Agriculture et l’alimentation : Comment poursuivre la dynamique climat dans le contexte de tension budgétaire ?
Des turbulences sont en vue du côté des financements publics de l’agriculture, alors que la séquence budgétaire s’ouvre et que les représentants agricoles menacent de reprendre la mobilisation. Pour éclairer ce débat, I4CE publie un état des lieux et une analyse environnementale des financements publics soutenant le secteur agricole, mais aussi les secteurs de l’industrie agroalimentaire, de la restauration et de la distribution.

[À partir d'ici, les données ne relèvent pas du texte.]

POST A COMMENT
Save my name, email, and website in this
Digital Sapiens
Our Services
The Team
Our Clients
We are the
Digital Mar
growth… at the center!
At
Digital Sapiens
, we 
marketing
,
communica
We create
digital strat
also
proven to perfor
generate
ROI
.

D’après cette étude, 53,6 milliards d’euros de financements publics soutiennent notre agriculture et notre alimentation en 2024. Et contrairement à une idée reçue, tout ne vient pas de Bruxelles : les soutiens de l’État représentent 60 % du total, les collectivités territoriales 20 %. Ces soutiens agrègent les incitations, subventions, exonérations, investissements et dépenses de fonctionnement, de la fourche jusqu’à la fourchette.
Des progrès observés depuis 2018, à préserver dans le budget 2025
Bonne nouvelle : les financements publics favorables à la transition des secteurs agricole et alimentaire ont fortement progressé entre 2018 et 2024. Le budget de l’État est la principale source, et le secteur agricole le principal bénéficiaire de ces financements qui visent prioritairement la réduction des émissions de gaz à effet de serre (1 milliard d’euros), la réduction des pesticides (700 millions d’euros), un ensemble de pratiques agroécologiques et climatiques (600 millions d’euros) et la transition alimentaire (500 millions d’euros). Mauvaises nouvelles : ces financements favorables à la transition écologique représentent toujours moins de 10 % du total, et les lettres plafonds annonciatrices de coupes budgétaires dans la planification écologique risquent de stopper une dynamique jusque-là plutôt positive.
À court terme, ces financements de la planification écologique doivent être préservés, d’autant plus si l’acceptation d’autres options (fiscalité, réglementation) se révèle délicate par ailleurs. Mais vu d’une part les tensions budgétaires générales, et d’autre part l’importance de la transition écologique, il apparait incontournable de s’interroger sur des pistes pour mieux aligner les autres financements de l’agriculture et l’alimentation avec les objectifs environnementaux. Ci-dessous, un petit tour d’horizon de ces pistes. Aucune n’est simple, mais en explorer au moins certaines semble indispensable.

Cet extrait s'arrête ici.